The difficulty in understanding information beyond membership in a formal category at initial processing presents an opportunity for design to explore: Can visual elements in information graphics help contextualize the information at earlier stages to reduce the amount of additional processing necessary in understanding the information? Both examples, like many information graphics, use minimal visual content that only displays the results of the data. Any area around the information graphic that is not descriptive text is left white and untreated. These Datascapes have a visual landscape that is arid, sterilized, and decontextualized. Where the Candidates Won is successfully contextualized in the story through accompanying text—text that must be fully processed before understanding the information. Fortunately, the established hierarchy between bodies of text and image suggest significance to the written content because of scale. The Feltron Report provides much less context for a reader, using small typography to label locations and larger typography to establish the general subject to the page, Distribution (visible on the left header of Fig. 1). If the little text provided to clarify the subject matter of the report, how would any viewer have a clue this graphic is about meeting up with people throughout the year?

Visually foregrounding the context of information at an earlier stage in cognitive processing is certainly a large and daunting task. But in an age where the frequency of these kinds of graphics is growing exponentially, won’t the situation only get worse if it is treated with the objective sterilization present? Without visual cues that correlate to other categories, an information graphic means nothing but an aesthetic approach until content is exposed. After all, isn’t the whole movement of visualizing the information about the significance of the content itself? The significance of the content is either hidden within itself and unexplained or it is embedded in text that gives cues to itself limited by the constraints of the written word.

For the future of visualizing information, there is no doubt formal categories are necessary for recognizing and understanding how to read a range of approaches to data. But what about the other half, the foundation that makes the superordinate category of information graphics possible in the first place?
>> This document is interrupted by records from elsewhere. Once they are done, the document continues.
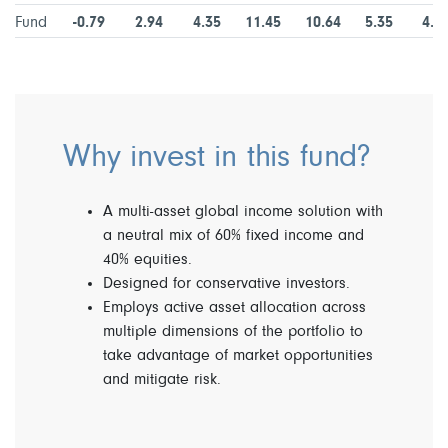
Fund
-0.79
2.94
4.35
11.45
10.64
5.35
4.7
Why invest in this fund?
A multi-asset global income solution with
a neutral mix of 60% fixed income and
40% equities.
Designed for conservative investors.
Employs active asset allocation across
multiple dimensions of the portfolio to
take advantage of market opportunities
and mitigate risk.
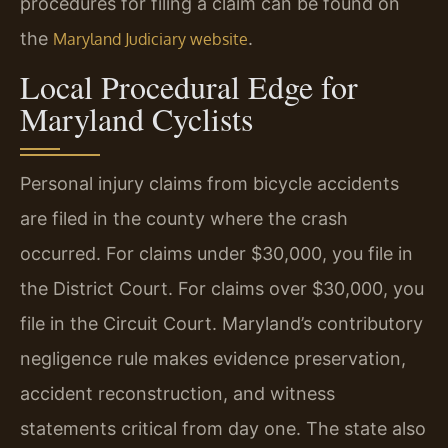
procedures for filing a claim can be found on
the
.
Maryland Judiciary website
Local Procedural Edge for
Maryland Cyclists
Personal injury claims from bicycle accidents
are filed in the county where the crash
occurred. For claims under $30,000, you file in
the District Court. For claims over $30,000, you
file in the Circuit Court. Maryland’s contributory
negligence rule makes evidence preservation,
accident reconstruction, and witness
statements critical from day one. The state also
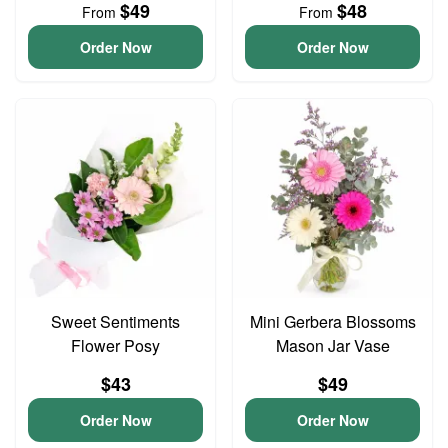
$49
$48
From
From
Order Now
Order Now
Sweet Sentiments
Mini Gerbera Blossoms
Flower Posy
Mason Jar Vase
$43
$49
Order Now
Order Now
Perhaps a new set of categories will be constructed in the future, a system that recognizes the possibility of not only sorting the graphical qualities of information by the formal structure of the information but also by visual cues that help situate the content of graphic information. If these kinds of structures emerge, they will be recognized quickly: they will be the first experiences for audiences to get a glimpse of the purpose of the graphic representation before needing to process a body of text.

Klanten, Robert. (2008). Data Flow: Visualising Information in Graphic Design. Berlin: Gestalten.

Rosch, E., Lloyd, B., and Social Science Research Council. (1978). Cognition and Categorization. Hillsdale, NJ: New York: L. Erlbaum Associates.

Tufte, Edward. (2001). The Visual Display of Quantitative Information, 2nd Ed. Cheshire, CT: Graphics Press.